La macchina integra un power-fail protection che consente continuità a batteria durante micro-interruzioni. In caso di blackout prolungato avvia un backup automatico su cassetta e lo shutdown ordinato; al ritorno dell’energia, ripristinalo stato e ricarica le batterie. Per contenere i costi industriali, solo i fianchi del case sono in plastica stampata a iniezione; il resto è in alluminio, soluzione che bilancia estetica, robustezza e budget.

Fin dal 1973, MCM posiziona l’MCM/70 tra calcolatrici avanzate e mainframe/minicomputer, puntando a esperti e neofiti.

L’installazione dev’essere self-service: macchina “turn-key”, librerie applicative, manuale chiaro. Kutt vede opportunità presso utenti IBM System/360 e nel mondo accademico: entro il 1976 una quota rilevante (circa un quarto) delle installazioni nordamericane è in università e scuole. La strategia evolve: da “utenti programmatori” a “consumatori di software”, con MCM che rilascia word processor (TEXT/700), pacchetti finance, e connettività verso time-sharing APL e IBM 360. 

Nonostante la maturità ingegneristica, MCM opera in un mercato ancora immaturo e con capitale di rischio limitato. L’integrazione hardware-software, forza distintiva, rende anche la piattaforma rigida rispetto a un ecosistema nascente fatto di componenti “off-the-shelf” e margini stretti. L’arrivo di macchine più economiche e aperti ecosistemi di terze parti (Apple II, poi IBM PC) sposta rapidamente l’attenzione del mercato.

MCM continua a innovare (MCM/700, /800, /900, fino a Power e MicroPower), ma non raggiunge i volumi necessari a ridurre drasticamente i costi unitari. 

L’MCM/70 mostra, prima della “rivoluzione hobbistica”, che un microcomputer completo può offrire linguaggi ad alto livello, memoria virtuale, portabilità e affidabilità in formato desktop. Formalizza il co-design hardware-software(APL + OS + macchina pensati insieme), un approccio che oggi ritroviamo in ogni piattaforma ben riuscita. Introduce prassi da “personal computing” moderno: tastiera specializzata, display integrato, storage locale, avvio semplice, manualistica pensata per l’utente finale. È, in sostanza, una dimostrazione concreta che “il computer personale” non è un sogno, ma un prodotto.

 

Specifiche indicative (configurazioni 1974–1975)

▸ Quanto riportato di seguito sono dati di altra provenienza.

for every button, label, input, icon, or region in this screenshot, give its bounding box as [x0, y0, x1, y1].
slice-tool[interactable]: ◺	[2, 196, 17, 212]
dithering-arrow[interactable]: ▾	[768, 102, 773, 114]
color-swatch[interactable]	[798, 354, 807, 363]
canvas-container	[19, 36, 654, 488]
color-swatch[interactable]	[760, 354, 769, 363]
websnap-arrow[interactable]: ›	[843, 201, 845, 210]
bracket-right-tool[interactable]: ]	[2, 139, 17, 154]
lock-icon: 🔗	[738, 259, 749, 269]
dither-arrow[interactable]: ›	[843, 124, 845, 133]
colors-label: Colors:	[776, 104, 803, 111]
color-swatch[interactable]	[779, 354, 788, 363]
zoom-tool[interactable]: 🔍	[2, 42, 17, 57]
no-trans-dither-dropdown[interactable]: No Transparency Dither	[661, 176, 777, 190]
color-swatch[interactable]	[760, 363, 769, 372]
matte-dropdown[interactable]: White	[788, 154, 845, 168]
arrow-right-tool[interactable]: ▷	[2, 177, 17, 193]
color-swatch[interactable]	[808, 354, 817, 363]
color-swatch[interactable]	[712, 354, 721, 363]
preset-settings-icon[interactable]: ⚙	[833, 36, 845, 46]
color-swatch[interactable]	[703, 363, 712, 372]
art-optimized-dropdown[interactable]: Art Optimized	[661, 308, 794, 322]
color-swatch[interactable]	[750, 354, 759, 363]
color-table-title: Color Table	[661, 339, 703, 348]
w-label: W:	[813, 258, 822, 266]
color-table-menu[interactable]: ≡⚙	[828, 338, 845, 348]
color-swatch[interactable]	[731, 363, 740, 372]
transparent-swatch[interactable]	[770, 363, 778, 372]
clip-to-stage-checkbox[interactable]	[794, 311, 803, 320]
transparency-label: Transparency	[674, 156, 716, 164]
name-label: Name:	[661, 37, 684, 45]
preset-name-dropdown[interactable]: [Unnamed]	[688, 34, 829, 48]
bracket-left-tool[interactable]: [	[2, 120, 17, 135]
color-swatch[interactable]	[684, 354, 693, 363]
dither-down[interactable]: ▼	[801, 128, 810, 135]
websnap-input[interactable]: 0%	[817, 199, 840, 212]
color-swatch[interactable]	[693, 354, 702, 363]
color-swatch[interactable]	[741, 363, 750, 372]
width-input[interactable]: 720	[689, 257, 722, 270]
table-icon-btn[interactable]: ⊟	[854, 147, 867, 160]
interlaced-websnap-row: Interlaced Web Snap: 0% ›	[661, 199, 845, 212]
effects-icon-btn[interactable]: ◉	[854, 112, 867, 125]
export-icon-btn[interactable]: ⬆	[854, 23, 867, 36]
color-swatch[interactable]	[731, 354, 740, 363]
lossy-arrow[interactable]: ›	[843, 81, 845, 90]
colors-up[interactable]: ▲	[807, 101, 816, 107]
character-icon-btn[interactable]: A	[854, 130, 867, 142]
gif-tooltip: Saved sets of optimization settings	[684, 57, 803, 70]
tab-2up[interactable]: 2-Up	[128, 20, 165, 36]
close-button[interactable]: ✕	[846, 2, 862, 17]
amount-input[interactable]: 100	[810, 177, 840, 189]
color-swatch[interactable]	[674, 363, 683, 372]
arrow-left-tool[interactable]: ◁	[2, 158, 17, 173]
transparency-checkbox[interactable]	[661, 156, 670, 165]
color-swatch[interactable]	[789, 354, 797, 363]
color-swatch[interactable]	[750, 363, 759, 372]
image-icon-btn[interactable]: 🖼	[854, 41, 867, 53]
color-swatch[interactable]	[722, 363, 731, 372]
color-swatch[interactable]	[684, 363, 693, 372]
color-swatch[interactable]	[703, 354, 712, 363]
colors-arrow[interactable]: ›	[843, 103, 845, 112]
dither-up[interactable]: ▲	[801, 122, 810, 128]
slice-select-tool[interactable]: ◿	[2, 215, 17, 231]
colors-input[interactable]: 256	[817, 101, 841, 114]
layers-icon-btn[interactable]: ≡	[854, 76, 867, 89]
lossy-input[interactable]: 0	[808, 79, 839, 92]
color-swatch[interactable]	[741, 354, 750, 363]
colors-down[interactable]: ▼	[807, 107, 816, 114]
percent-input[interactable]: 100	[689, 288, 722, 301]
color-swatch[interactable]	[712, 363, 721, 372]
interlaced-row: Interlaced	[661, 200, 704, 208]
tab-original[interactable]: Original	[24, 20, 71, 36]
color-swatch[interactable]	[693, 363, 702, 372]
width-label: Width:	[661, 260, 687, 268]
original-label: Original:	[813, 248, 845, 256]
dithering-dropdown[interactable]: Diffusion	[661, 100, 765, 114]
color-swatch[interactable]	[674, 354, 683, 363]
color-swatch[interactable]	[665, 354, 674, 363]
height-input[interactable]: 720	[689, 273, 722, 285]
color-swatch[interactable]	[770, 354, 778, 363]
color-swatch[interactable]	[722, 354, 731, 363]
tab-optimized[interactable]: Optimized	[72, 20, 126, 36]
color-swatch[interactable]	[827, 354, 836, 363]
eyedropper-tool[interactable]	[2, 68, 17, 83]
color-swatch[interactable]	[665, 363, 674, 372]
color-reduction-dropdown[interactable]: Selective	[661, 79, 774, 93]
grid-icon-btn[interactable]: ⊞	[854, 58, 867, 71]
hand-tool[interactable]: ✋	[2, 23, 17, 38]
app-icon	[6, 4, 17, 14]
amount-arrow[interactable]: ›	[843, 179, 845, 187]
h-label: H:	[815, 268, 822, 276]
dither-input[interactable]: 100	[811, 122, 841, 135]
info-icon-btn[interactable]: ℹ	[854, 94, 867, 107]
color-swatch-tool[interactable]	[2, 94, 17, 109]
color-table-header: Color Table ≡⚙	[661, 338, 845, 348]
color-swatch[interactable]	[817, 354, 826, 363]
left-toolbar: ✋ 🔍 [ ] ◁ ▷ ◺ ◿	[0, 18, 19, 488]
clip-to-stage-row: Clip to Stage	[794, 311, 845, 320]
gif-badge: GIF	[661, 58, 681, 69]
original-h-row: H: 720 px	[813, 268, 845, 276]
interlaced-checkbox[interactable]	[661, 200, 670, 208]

  • CPU: Intel 8008, 8 bit.
  • RAM: 2–8 KB (espandibile via AVS su cassetta).
  • ROM: ~14 KB (OS + interprete APL).
  • Storage: fino a 2 cassette digitali (~100 KB ciascuna; una dedicabile a AVS).
  • Display: Burroughs Self-Scan monolinea, ~32–85 caratteri a seconda della revisione.
  • Interfacce: Omniport posteriore; stampante/plotter MCM MCP-132; modem 30 cps; lettore schede 80 colonne.
  • Prezzo: ~4.700–9.800 $ a seconda della configurazione.